After the bankruptcy petition is filed and the court enters an order of relief, a creditors' committee will be formed from the debtor's unsecured creditors. Typically, the initial creditors' committee will work with the debtor and the court trustee to formulate the reorganization plan. In a larger Chapter 11 proceeding, there will typically be more than one creditors' committee because different creditors will have differing interests.
After the order for relief, the debtor has 120 days to formulate and file a plan of reorganization with the bankruptcy court. If the debtor fails to submit a plan during the 120 day period, or if creditors fail to consent to the debtor's plan during the first 180 days, any of the creditors can submit a plan. The court is sometimes faced with conflicting plans.
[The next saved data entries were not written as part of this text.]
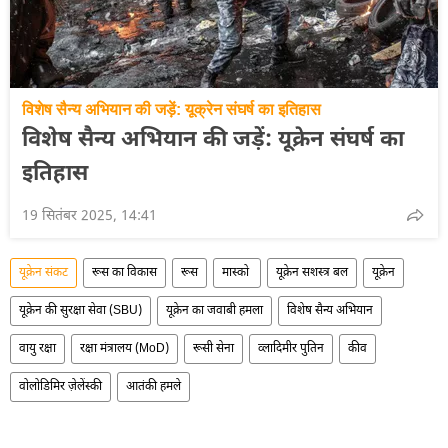
विशेष सैन्य अभियान की जड़ें: यूक्रेन संघर्ष का इतिहास
विशेष सैन्य अभियान की जड़ें: यूक्रेन संघर्ष का
इतिहास
19 सितंबर 2025, 14:41
यूक्रेन संकट
रूस का विकास
रूस
मास्को
यूक्रेन सशस्त्र बल
यूक्रेन
यूक्रेन की सुरक्षा सेवा (SBU)
यूक्रेन का जवाबी हमला
विशेष सैन्य अभियान
वायु रक्षा
रक्षा मंत्रालय (MoD)
रूसी सेना
व्लादिमीर पुतिन
कीव
वोलोडिमिर ज़ेलेंस्की
आतंकी हमले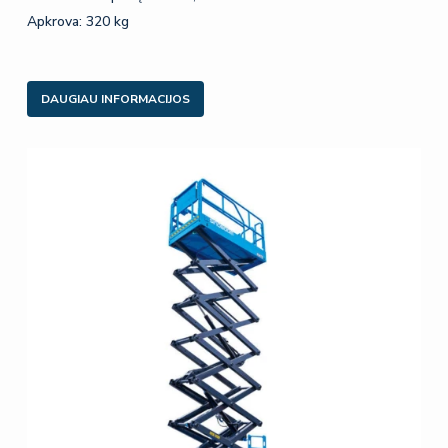
Apkrova: 320 kg
DAUGIAU INFORMACIJOS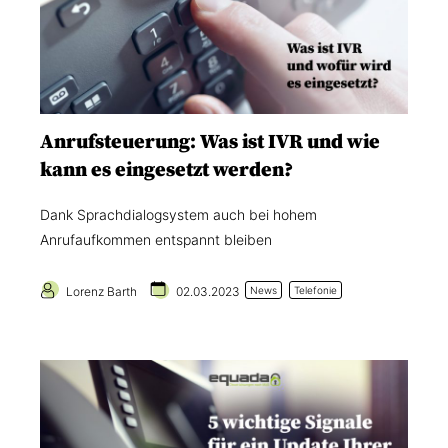
Anrufsteuerung: Was ist IVR und wie
kann es eingesetzt werden?
Dank Sprachdialogsystem auch bei hohem
Anrufaufkommen entspannt bleiben
Lorenz Barth
02.03.2023
News
Telefonie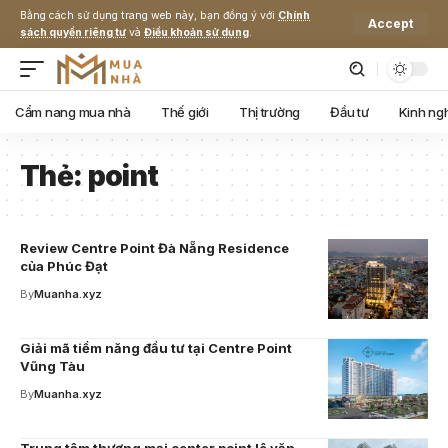
Bằng cách sử dụng trang web này, bạn đồng ý với
Chính
Accept
sách quyền riêng tư
và
Điều khoản sử dụng
.
Cẩm nang mua nhà
Thế giới
Thị trường
Đầu tư
Kinh ng
Thẻ:
point
Review Centre Point Đà Nẵng Residence
của Phúc Đạt
By
Muanha.xyz
Giải mã tiềm năng đầu tư tại Centre Point
Vũng Tàu
By
Muanha.xyz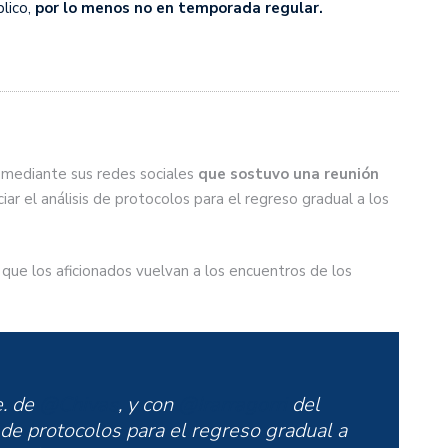
lico,
por lo menos no en temporada regular.
ó mediante sus redes sociales
que sostuvo una reunión
ciar el análisis de protocolos para el regreso gradual a los
que los aficionados vuelvan a los encuentros de los
e. de
@Chivas
, y con
@Irarragorri
del
is de protocolos para el regreso gradual a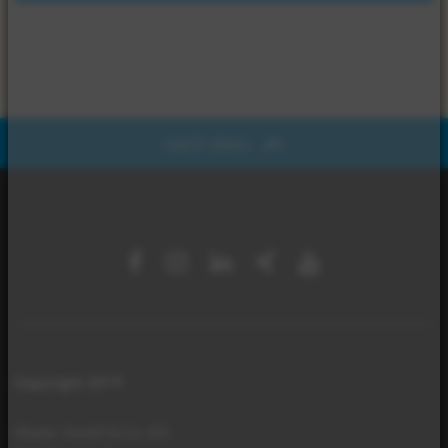
nach oben
Copyright 2019
Mader GmbH & Co. KG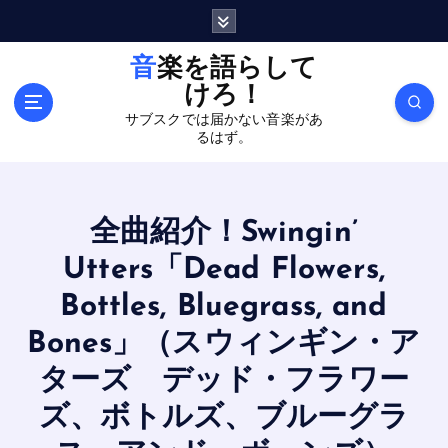
内
容
を
音楽を語らして
ス
けろ！
キ
サブスクでは届かない音楽があ
ッ
るはず。
プ
全曲紹介！Swingin’
Utters「Dead Flowers,
Bottles, Bluegrass, and
Bones」（スウィンギン・ア
ターズ デッド・フラワー
ズ、ボトルズ、ブルーグラ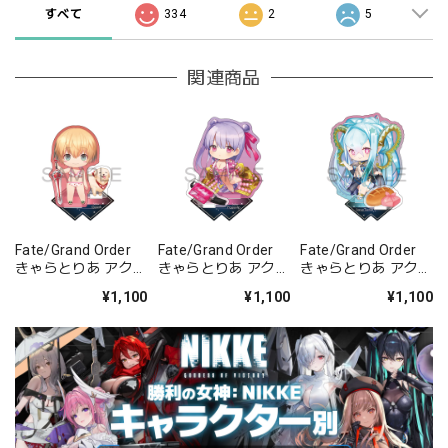
すべて
334
2
5
関連商品
Fate/Grand Order
Fate/Grand Order
Fate/Grand Order
きゃらとりあ アクリ
きゃらとりあ アクリ
きゃらとりあ アクリ
ルスタンド セイバ
ルスタンド セイバ
ルスタンド アーチャ
¥1,100
¥1,100
¥1,100
ー/ガレス
ー/パッションリッ
ー/ラーヴァ/ティア
プ
マト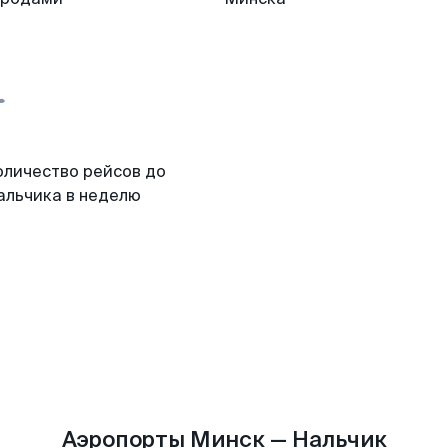
оличество рейсов до
альчика в неделю
Аэропорты Минск — Нальчик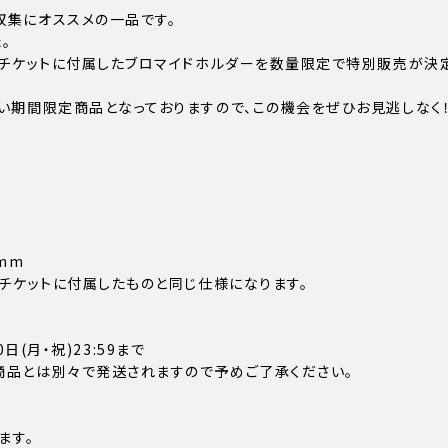
収集にオススメの一品です。
。
ムチケットに付属したブロマイドホルダーを数量限定で特別販売が決
い期間限定商品となっておりますので、この機会をぜひお見逃しなく！
mm
ムチケットに付属したものと同じ仕様になります。
0日(月・祝)23:59まで
商品とは別々で発送されますので予めご了承ください。
ます。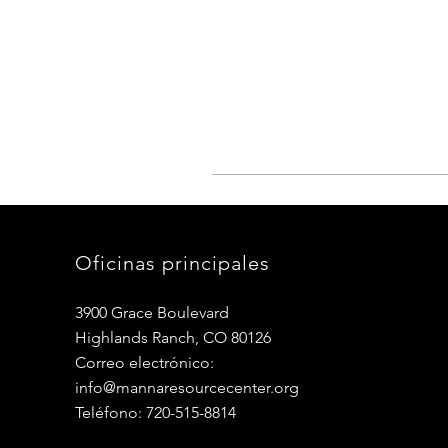
Oficinas principales
3900 Grace Boulevard
Highlands Ranch, CO 80126
Correo electrónico:
info@mannaresourcecenter.org
Teléfono: 720-515-8814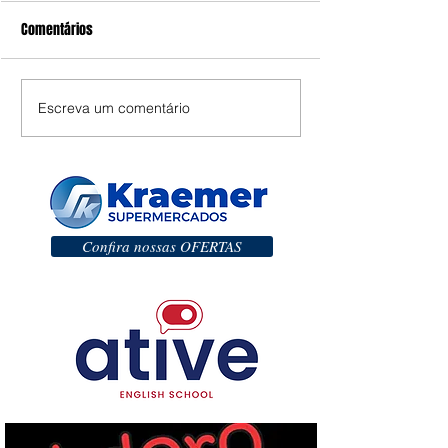
Comentários
Escreva um comentário
Confira nossas OFERTAS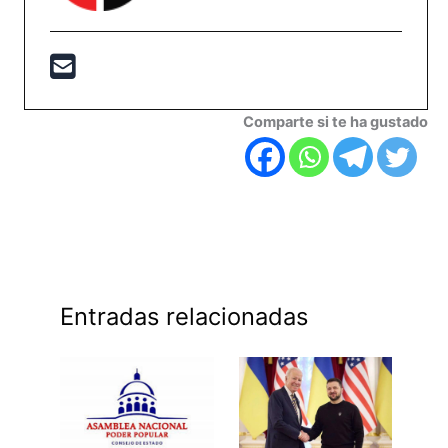
Comparte si te ha gustado
Entradas relacionadas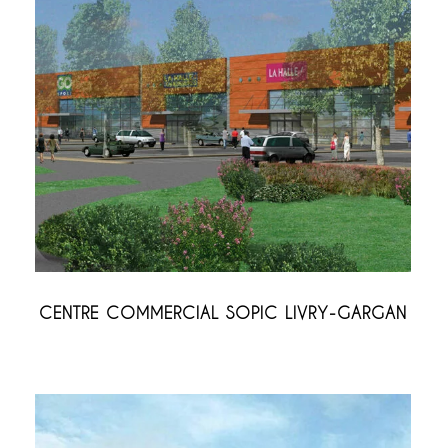
CENTRE COMMERCIAL SOPIC LIVRY-GARGAN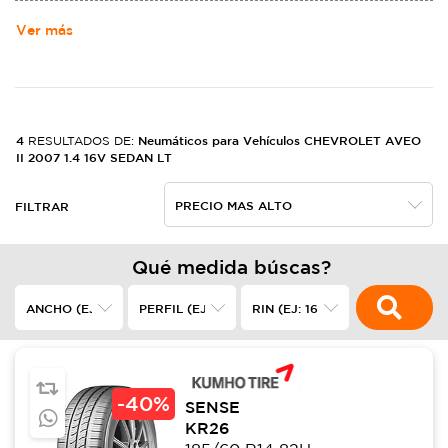
MOTORS. NACIó DE LA ALIANZA DE LOUIS CHEVROLET Y WILLIAM
CRAPO DURANT EL 3 DE NOVIEMBRE DE 1911,2​ EN LOS ESTADOS
Ver más
UNIDOS, FABRICANDO AUTOMóVILES ROBUSTOS.
4
Neumáticos para Vehículos CHEVROLET AVEO
RESULTADOS DE:
II 2007 1.4 16V SEDAN LT
FILTRAR
Qué medida búscas?
-
40%
SENSE
KR26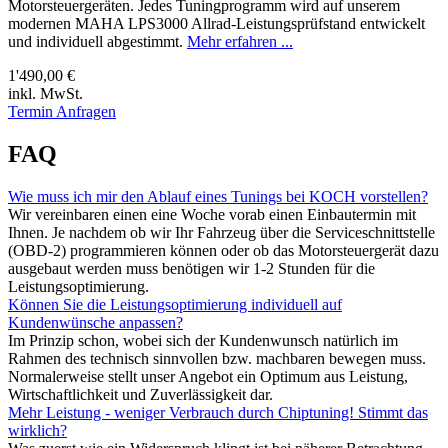
Motorsteuergeräten. Jedes Tuningprogramm wird auf unserem
modernen MAHA LPS3000 Allrad-Leistungsprüfstand entwickelt
und individuell abgestimmt.
Mehr erfahren ...
1'490,00 €
inkl. MwSt.
Termin Anfragen
FAQ
Wie muss ich mir den Ablauf eines Tunings bei KOCH vorstellen?
Wir vereinbaren einen eine Woche vorab einen Einbautermin mit
Ihnen. Je nachdem ob wir Ihr Fahrzeug über die Serviceschnittstelle
(OBD-2) programmieren können oder ob das Motorsteuergerät dazu
ausgebaut werden muss benötigen wir 1-2 Stunden für die
Leistungsoptimierung.
Können Sie die Leistungsoptimierung individuell auf
Kundenwünsche anpassen?
Im Prinzip schon, wobei sich der Kundenwunsch natürlich im
Rahmen des technisch sinnvollen bzw. machbaren bewegen muss.
Normalerweise stellt unser Angebot ein Optimum aus Leistung,
Wirtschaftlichkeit und Zuverlässigkeit dar.
Mehr Leistung - weniger Verbrauch durch Chiptuning! Stimmt das
wirklich?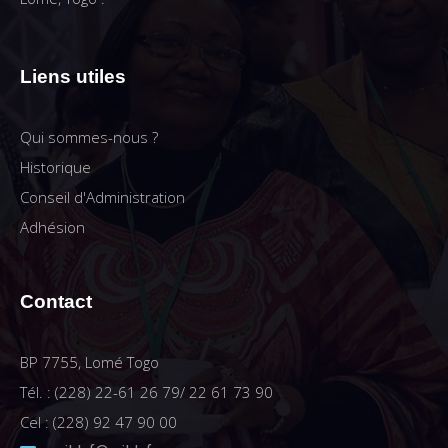
Liens utiles
Qui sommes-nous ?
Historique
Conseil d'Administration
Adhésion
Contact
BP 7755, Lomé Togo
Tél. : (228) 22-61 26 79/ 22 61 73 90
Cel : (228) 92 47 90 00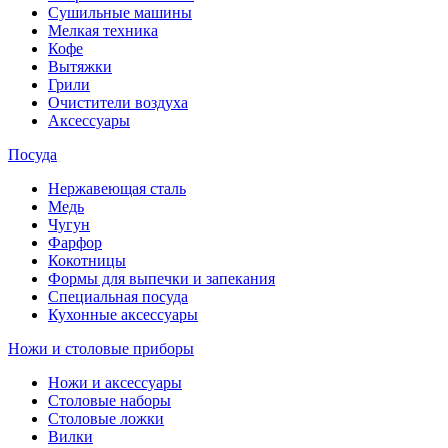
Сушильные машины
Мелкая техника
Кофе
Вытяжки
Грили
Очистители воздуха
Аксессуары
Посуда
Нержавеющая сталь
Медь
Чугун
Фарфор
Кокотницы
Формы для выпечки и запекания
Специальная посуда
Кухонные аксессуары
Ножи и столовые приборы
Ножи и аксессуары
Столовые наборы
Столовые ложки
Вилки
A plan of reorganization must designate classes and interests under the plan and what these classes of creditors will receive under the plan. For example, secured creditors might be one class, unsecured trade creditors a second, and employees a third. The plan must be fair and equitable and must provide an adequate means for its own execution. Generally, all identified classes must accept the plan of reorganization by a majority vote, which also comprises at least two thirds of the total claims within each class. Finally, the bankruptcy court must approve the proposed reorganization plan after determining that it is in the best interests of the creditors.
Although each class of creditors must normally approve the reorganization plan by majority vote, the bankruptcy court can still approve a plan over the objections of one or more classes of creditors. This power is called the "cram down" power.